Rassie Erasmus’ hour-long video is sure to divide opinions, but one way or another he has thrown down the gauntlet to World Rugby and officials. The response will be telling, writes CRAIG LEWIS.
After just one Test between the Springboks and British & Irish Lions, there is an off-field controversy that is sure to reverberate through the rugby establishment.
Since the Boks’ defeat by the Lions on Saturday, Erasmus has taken to social media, and then fronted up at a media conference, to explain some of the frustrations about officiating inconsistencies and World Rugby’s referee review process.
That was just the tip of the iceberg, though.
On Thursday, an unprecedented video came to light, with Erasmus sitting front and centre as he highlighted a host of officiating discrepancies in detail, including instances where he feels officials showed the South Africans a lack of respect.
In no uncertain terms, he has called out World Rugby and those who should be ‘in charge’ of the enforcement of the game’s laws.
Whatever the repercussions of making this video, Erasmus has said he is willing to accept them and even walk away from the Bok management, all in the name of establishing fairness and clarity over officiating questions.
The reaction to Erasmus opting to create a video of this nature has been mixed, understandably.

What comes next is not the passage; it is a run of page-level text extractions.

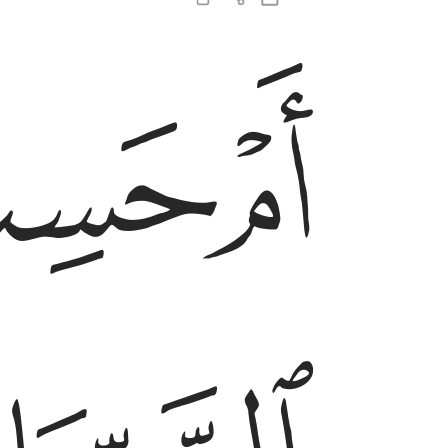
ﲫ
ﲬ
ام حسب الذين يعملون السييات ان يسبقونا ساء ما
أَمْ حَسِبَ ٱلَّذِينَ يَعْمَلُونَ ٱلسَّيِّـَٔاتِ أَن يَسْبِقُونَا ۚ سَآءَ 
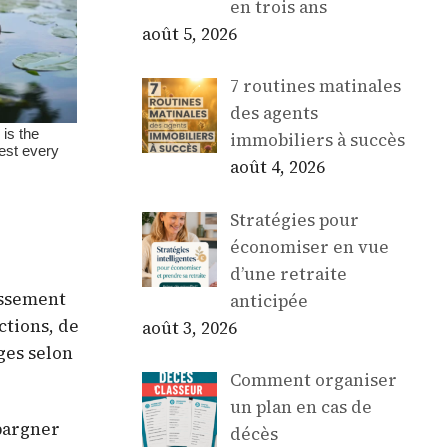
en trois ans
août 5, 2026
7 routines matinales
des agents
immobiliers à succès
août 4, 2026
Stratégies pour
économiser en vue
d’une retraite
issement
anticipée
ctions, de
août 3, 2026
ges selon
Comment organiser
un plan en cas de
pargner
décès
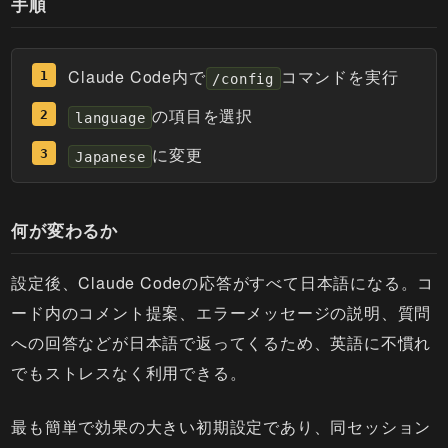
手順
Claude Code内で
コマンドを実行
/config
の項目を選択
language
に変更
Japanese
何が変わるか
設定後、Claude Codeの応答がすべて日本語になる。コ
ード内のコメント提案、エラーメッセージの説明、質問
への回答などが日本語で返ってくるため、英語に不慣れ
でもストレスなく利用できる。
最も簡単で効果の大きい初期設定であり、同セッション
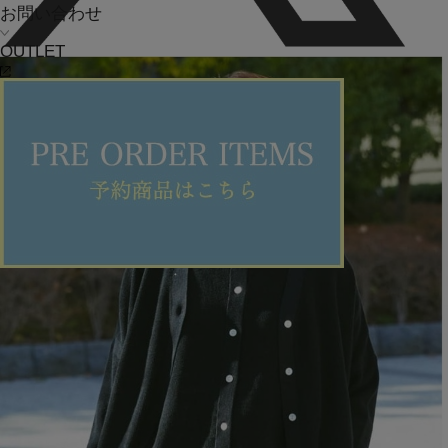
お問い合わせ
OUTLET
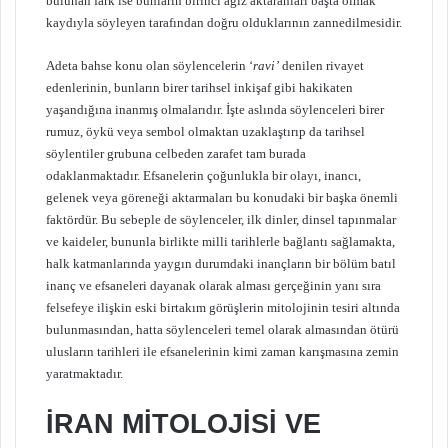
bulunan fark ise bunların birinci ağız aktaranları başta olmak
kaydıyla söyleyen tarafından doğru olduklarının zannedilmesidir.
Adeta bahse konu olan söylencelerin ‘
ravi’
denilen rivayet
edenlerinin, bunların birer tarihsel inkişaf gibi hakikaten
yaşandığına inanmış olmalarıdır. İşte aslında söylenceleri birer
rumuz, öykü veya sembol olmaktan uzaklaştırıp da tarihsel
söylentiler grubuna celbeden zarafet tam burada
odaklanmaktadır. Efsanelerin çoğunlukla bir olayı, inancı,
gelenek veya göreneği aktarmaları bu konudaki bir başka önemli
faktördür. Bu sebeple de söylenceler, ilk dinler, dinsel tapınmalar
ve kaideler, bununla birlikte milli tarihlerle bağlantı sağlamakta,
halk katmanlarında yaygın durumdaki inançların bir bölüm batıl
inanç ve efsaneleri dayanak olarak alması gerçeğinin yanı sıra
felsefeye ilişkin eski birtakım görüşlerin mitolojinin tesiri altında
bulunmasından, hatta söylenceleri temel olarak almasından ötürü
ulusların tarihleri ile efsanelerinin kimi zaman karışmasına zemin
yaratmaktadır.
İRAN MİTOLOJİSİ VE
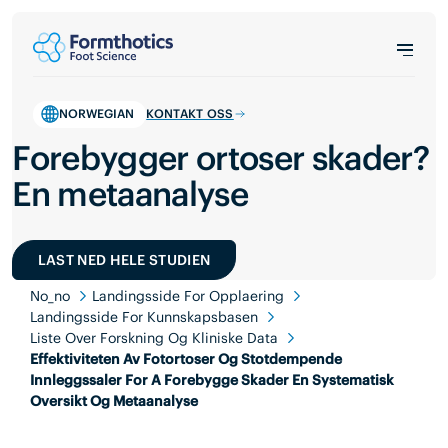
NORWEGIAN
KONTAKT OSS
Forebygger ortoser skader?
En metaanalyse
LAST NED HELE STUDIEN
No_no
Landingsside For Opplaering
Landingsside For Kunnskapsbasen
Liste Over Forskning Og Kliniske Data
Effektiviteten Av Fotortoser Og Stotdempende
Innleggssaler For A Forebygge Skader En Systematisk
Oversikt Og Metaanalyse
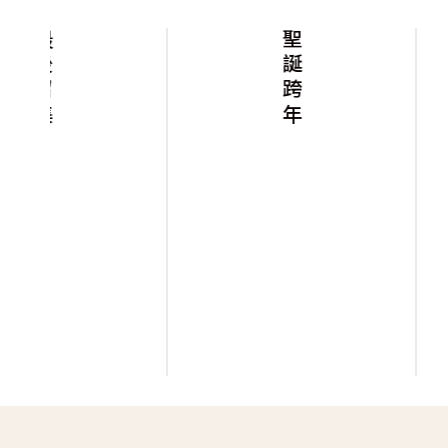
聖誕跨年
得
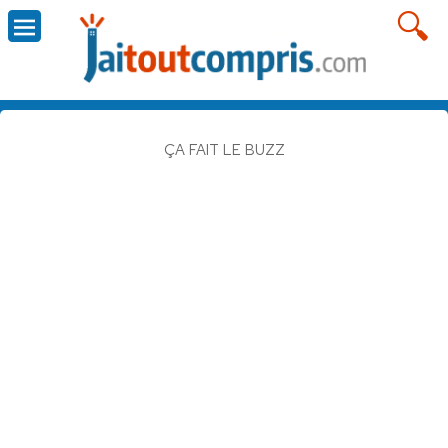
ÇA FAIT LE BUZZ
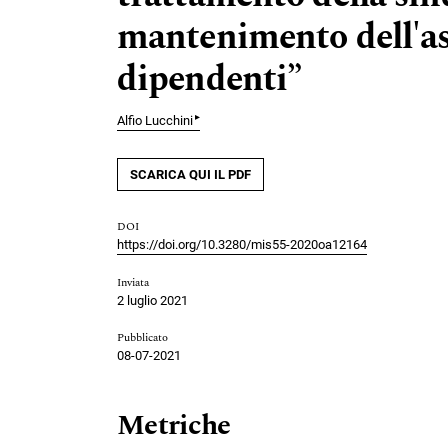
mantenimento dell'ast
dipendenti”
▸
Alfio Lucchini
SCARICA QUI IL PDF
DOI
https://doi.org/10.3280/mis55-2020oa12164
Inviata
2 luglio 2021
Pubblicato
08-07-2021
Metriche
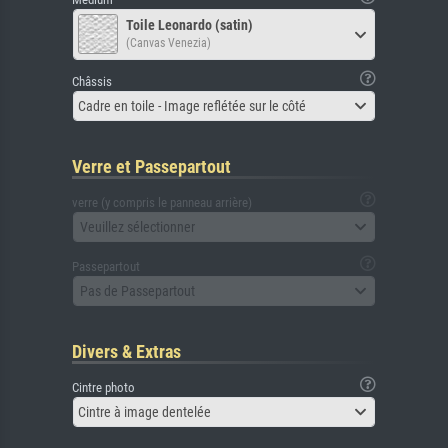
Toile Leonardo (satin)
(Canvas Venezia)
Châssis
Cadre en toile - Image reflétée sur le côté
Verre et Passepartout
verre (y compris le panneau arrière)
Veuillez sélectionner
Passepartout
Pas de Passepartout
Divers & Extras
Cintre photo
Cintre à image dentelée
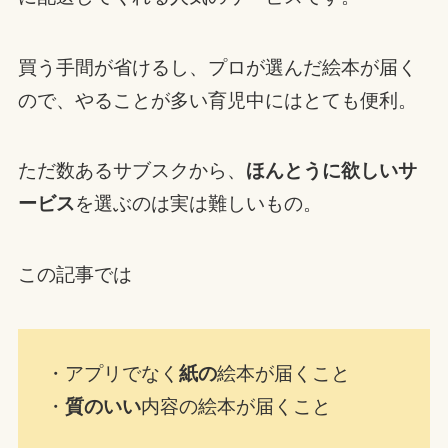
買う手間が省けるし、プロが選んだ絵本が届く
ので、やることが多い育児中にはとても便利。
ただ数あるサブスクから、
ほんとうに欲しいサ
ービス
を選ぶのは実は難しいもの。
この記事では
・アプリでなく
紙の
絵本が届くこと
・
質のいい
内容の絵本が届くこと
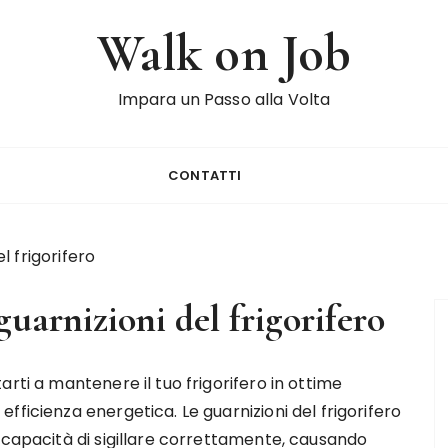
Walk on Job
Impara un Passo alla Volta
CONTATTI
 frigorifero
arnizioni del frigorifero
arti a mantenere il tuo frigorifero in ottime
fficienza energetica. Le guarnizioni del frigorifero
o capacità di sigillare correttamente, causando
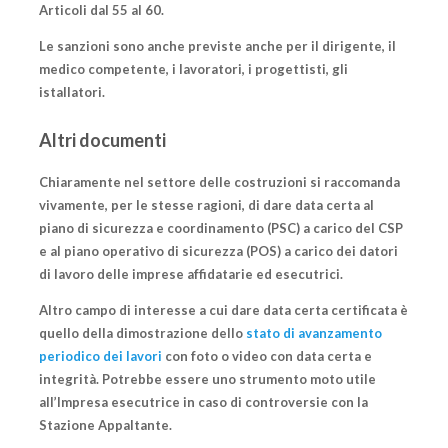
Articoli dal 55 al 60.
Le sanzioni sono anche previste anche per il dirigente, il
medico competente, i lavoratori, i progettisti, gli
istallatori.
Altri documenti
Chiaramente nel settore delle costruzioni si raccomanda
vivamente, per le stesse ragioni, di dare data certa al
piano di sicurezza e coordinamento (PSC) a carico del CSP
e al piano operativo di sicurezza (POS) a carico dei datori
di lavoro delle imprese affidatarie ed esecutrici.
Altro campo di interesse a cui dare data certa certificata è
quello della dimostrazione dello
stato di avanzamento
periodico dei lavori
con foto o video con data certa e
integrità. Potrebbe essere uno strumento moto utile
all’Impresa esecutrice in caso di controversie con la
Stazione Appaltante.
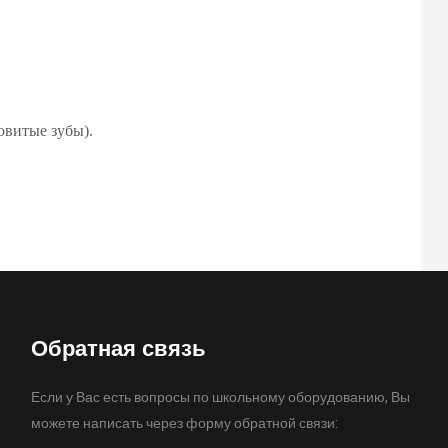
овитые зубы).
Обратная связь
Если у Вас есть вопросы по школьному оборудованию, Вы
можете написать через форму обратной связи:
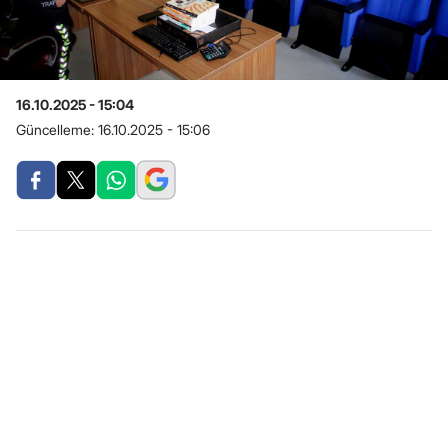
16.10.2025 - 15:04
Güncelleme:
16.10.2025 - 15:06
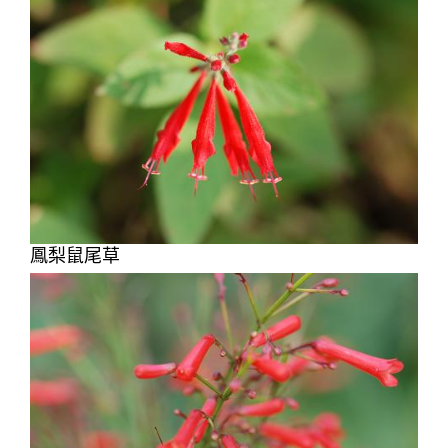
鳳梨鼠尾草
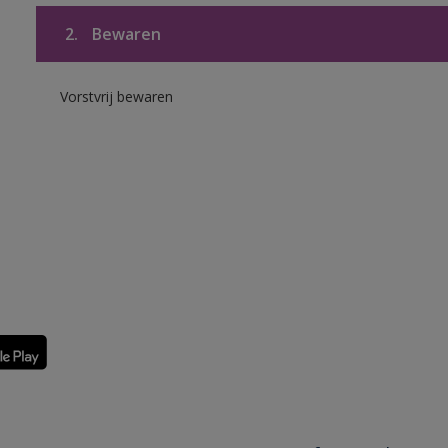
2.
Bewaren
Vorstvrij bewaren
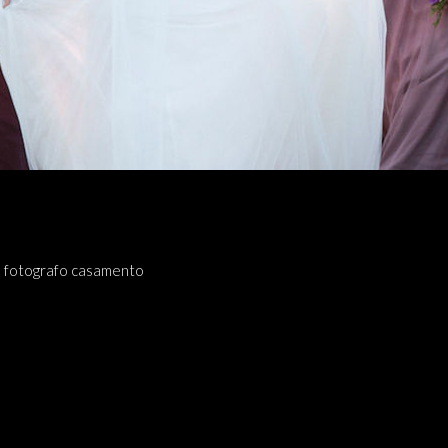
fotografo casamento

In many ways it is out of character, and it is without a doubt unprecedented in a modern-day rugby environment where cliched soundbites are far more commonplace than such a public damnation of the rugby institution.
There is perhaps no better way to describe this course of action beyond suggesting that Erasmus has clearly grown utterly gatvol.
He wants the rule of law to take precedence over the interpretations of officials, which open the door for human error. He wants answers about certain decisions from this past weekend that simply do make sense. He wants to cut through the platitudes and openly address the seeming perceptions around the Springboks being a ‘dirty’ team.
Erasmus has made his move in emphatic fashion. It’s a cause he clearly feels is worth fighting for, regardless of the consequences.
And now, the ball has been firmly placed back in the court of World Rugby.
For so long coaches have avoided publicly addressing officiating issues for fear of the generally stern repercussions from World Rugby.
Erasmus has flipped the script. He’s posed some pointed questions that World Rugby surely cannot just turn a blind eye to.
Yet, the response, if any, will be fascinating. Even if the matter is addressed behind closed doors, there will surely be a ripple effect across world rugby circles.
Erasmus has thrown some serious grenades, and in turn suggested he is more than willing to bear the brunt of any return fire in order to uphold what he clearly feels is a matter of principle.
Some may disagree with the way he has gone about it, while others may feel it’s a sideshow that has taken some of the attention away from the very important on-field rugby matter at hand, but the gauntlet has been thrown down.
What exactly will World Rugby do? How will the officials respond –even subconsciously – this weekend? What will the reaction from the Lions camp be?
These are all questions that should be answered in the coming days, and only time will tell whether Erasmus’ extraordinary video will trigger the desired process of introspection and change from World Rugby.